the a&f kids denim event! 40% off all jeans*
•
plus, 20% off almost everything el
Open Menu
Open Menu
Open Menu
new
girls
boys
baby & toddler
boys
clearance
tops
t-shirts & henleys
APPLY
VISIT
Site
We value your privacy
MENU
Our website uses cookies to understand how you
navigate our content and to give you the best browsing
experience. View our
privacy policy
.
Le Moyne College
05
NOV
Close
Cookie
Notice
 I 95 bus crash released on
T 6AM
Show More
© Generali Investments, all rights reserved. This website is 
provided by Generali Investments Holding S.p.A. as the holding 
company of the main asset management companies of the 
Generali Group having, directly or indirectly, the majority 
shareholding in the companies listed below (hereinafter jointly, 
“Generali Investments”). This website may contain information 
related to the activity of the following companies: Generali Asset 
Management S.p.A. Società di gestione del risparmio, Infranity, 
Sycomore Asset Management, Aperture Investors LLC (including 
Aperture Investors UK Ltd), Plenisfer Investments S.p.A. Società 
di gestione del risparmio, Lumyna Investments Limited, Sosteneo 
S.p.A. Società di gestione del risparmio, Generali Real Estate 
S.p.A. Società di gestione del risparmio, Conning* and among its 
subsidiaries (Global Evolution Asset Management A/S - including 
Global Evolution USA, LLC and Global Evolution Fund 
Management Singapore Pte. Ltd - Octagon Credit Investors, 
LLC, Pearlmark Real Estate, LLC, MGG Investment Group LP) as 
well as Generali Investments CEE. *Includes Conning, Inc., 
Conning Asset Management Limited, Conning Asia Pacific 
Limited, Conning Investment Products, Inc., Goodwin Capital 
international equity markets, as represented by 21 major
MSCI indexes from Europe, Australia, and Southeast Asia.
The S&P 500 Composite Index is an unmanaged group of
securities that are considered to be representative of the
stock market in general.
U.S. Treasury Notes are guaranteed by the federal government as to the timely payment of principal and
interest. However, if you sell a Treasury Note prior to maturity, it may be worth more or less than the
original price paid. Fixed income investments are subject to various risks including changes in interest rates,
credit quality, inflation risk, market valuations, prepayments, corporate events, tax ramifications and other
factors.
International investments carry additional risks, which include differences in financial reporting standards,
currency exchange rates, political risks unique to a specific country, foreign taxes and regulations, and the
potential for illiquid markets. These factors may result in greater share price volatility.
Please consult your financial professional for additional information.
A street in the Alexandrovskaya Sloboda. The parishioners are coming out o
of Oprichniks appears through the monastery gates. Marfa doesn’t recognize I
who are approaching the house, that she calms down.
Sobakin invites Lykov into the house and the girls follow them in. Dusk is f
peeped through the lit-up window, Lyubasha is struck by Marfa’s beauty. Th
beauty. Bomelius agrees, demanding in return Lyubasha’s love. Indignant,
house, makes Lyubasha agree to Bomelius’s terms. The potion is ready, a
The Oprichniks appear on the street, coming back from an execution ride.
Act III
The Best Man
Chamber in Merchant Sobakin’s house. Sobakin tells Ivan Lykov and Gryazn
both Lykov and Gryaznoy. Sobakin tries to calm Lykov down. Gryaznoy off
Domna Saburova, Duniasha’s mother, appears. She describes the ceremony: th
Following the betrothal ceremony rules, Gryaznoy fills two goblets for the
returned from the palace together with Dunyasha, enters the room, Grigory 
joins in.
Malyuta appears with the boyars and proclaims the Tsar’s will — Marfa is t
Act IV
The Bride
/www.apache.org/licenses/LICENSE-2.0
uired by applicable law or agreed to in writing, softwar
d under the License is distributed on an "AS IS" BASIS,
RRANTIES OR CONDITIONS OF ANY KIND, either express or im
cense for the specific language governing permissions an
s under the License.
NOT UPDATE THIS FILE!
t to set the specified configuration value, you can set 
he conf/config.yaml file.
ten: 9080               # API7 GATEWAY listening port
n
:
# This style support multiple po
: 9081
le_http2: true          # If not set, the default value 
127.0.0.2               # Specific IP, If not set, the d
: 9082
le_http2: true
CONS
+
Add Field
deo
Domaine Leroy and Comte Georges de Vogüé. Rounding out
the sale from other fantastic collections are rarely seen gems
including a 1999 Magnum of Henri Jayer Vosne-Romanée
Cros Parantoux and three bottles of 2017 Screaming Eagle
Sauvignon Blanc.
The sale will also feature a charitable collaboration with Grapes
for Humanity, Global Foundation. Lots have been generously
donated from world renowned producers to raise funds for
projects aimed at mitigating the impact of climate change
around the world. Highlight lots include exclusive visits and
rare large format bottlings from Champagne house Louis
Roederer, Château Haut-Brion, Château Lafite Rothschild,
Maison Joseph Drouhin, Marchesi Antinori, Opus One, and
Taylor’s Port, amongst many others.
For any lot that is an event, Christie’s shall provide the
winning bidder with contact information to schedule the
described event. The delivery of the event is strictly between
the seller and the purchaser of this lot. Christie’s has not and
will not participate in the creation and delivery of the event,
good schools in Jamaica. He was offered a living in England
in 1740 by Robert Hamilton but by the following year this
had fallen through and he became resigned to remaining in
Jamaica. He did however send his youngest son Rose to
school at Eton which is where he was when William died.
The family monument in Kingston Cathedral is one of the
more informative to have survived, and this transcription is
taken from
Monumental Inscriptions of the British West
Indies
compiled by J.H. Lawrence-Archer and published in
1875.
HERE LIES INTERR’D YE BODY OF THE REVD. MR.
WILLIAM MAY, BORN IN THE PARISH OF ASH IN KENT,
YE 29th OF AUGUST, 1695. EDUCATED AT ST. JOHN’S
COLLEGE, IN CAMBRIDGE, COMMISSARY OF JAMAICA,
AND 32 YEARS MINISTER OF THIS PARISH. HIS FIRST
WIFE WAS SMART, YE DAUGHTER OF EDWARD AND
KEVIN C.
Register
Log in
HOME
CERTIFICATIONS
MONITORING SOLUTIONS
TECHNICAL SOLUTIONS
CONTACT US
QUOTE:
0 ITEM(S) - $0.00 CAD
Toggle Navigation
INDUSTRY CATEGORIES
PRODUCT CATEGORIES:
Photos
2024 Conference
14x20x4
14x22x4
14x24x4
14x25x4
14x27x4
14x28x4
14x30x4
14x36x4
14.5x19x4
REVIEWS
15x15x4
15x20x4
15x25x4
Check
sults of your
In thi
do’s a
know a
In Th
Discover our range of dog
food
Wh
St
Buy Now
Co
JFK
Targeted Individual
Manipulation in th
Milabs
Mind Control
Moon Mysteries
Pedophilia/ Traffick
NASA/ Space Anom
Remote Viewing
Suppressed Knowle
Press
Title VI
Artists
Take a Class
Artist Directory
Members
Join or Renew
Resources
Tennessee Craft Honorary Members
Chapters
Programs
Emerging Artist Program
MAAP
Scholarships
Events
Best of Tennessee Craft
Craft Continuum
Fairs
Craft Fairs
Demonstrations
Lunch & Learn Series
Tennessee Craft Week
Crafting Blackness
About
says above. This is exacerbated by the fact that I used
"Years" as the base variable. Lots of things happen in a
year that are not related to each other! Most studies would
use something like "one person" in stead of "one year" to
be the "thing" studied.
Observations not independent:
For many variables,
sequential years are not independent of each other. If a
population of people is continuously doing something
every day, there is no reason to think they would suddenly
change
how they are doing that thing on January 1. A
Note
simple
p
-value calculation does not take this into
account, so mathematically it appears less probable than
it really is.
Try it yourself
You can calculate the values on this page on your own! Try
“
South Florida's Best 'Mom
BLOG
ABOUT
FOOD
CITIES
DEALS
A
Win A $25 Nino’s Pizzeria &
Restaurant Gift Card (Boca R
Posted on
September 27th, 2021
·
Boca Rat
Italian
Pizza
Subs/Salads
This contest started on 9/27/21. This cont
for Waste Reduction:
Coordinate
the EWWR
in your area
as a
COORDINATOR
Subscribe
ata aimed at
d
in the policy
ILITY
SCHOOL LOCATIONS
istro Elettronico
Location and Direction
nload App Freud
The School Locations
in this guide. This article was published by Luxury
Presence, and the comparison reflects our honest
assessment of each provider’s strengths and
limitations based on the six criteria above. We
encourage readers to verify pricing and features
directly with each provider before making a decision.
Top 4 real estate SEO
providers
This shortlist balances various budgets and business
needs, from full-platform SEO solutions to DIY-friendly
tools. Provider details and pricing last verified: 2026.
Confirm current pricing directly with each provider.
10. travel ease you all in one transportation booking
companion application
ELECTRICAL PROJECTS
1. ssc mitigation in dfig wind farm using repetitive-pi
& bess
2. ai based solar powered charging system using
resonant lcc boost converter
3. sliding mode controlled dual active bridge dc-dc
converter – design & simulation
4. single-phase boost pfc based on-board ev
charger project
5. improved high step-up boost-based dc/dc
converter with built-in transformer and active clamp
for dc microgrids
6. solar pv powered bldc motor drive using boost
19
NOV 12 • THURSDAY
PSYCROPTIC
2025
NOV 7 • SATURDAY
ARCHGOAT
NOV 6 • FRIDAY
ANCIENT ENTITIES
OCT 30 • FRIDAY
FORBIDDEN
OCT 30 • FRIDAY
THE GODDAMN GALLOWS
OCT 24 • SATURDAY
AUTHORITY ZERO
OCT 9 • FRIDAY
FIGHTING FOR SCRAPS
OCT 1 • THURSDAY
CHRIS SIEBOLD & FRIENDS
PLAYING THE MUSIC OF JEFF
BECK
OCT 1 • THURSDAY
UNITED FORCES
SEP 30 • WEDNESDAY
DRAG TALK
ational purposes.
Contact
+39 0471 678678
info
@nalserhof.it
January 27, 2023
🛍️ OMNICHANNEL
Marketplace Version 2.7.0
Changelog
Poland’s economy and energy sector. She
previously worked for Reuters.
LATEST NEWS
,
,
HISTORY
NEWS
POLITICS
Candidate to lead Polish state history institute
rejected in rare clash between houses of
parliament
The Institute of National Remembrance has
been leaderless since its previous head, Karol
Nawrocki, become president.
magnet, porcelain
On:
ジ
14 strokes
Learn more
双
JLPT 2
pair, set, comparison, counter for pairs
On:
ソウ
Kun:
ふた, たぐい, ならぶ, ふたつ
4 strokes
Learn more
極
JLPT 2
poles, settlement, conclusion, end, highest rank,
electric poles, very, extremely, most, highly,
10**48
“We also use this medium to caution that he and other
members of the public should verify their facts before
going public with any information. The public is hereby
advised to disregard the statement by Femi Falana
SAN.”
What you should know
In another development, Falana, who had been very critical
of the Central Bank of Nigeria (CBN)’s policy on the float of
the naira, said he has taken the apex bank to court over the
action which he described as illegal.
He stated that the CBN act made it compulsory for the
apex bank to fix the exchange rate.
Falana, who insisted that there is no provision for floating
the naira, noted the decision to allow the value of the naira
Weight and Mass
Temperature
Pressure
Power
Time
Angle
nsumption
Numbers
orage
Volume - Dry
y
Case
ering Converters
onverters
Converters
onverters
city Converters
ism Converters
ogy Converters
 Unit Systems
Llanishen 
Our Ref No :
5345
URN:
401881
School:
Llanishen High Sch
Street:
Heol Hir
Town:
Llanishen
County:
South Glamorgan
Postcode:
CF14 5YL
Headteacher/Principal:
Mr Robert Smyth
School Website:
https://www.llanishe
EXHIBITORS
++++
**What to do**: The line above containing "Limited, Conning Investment", the line containing "stock market in general.", and every line between them are to be transcribed exactly; no other line is wanted.

**Result of this task**:
Limited, Conning Investment Products, Inc., Goodwin Capital 
international equity markets, as represented by 21 major
MSCI indexes from Europe, Australia, and Southeast Asia.
The S&P 500 Composite Index is an unmanaged group of
securities that are considered to be representative of the
stock market in general.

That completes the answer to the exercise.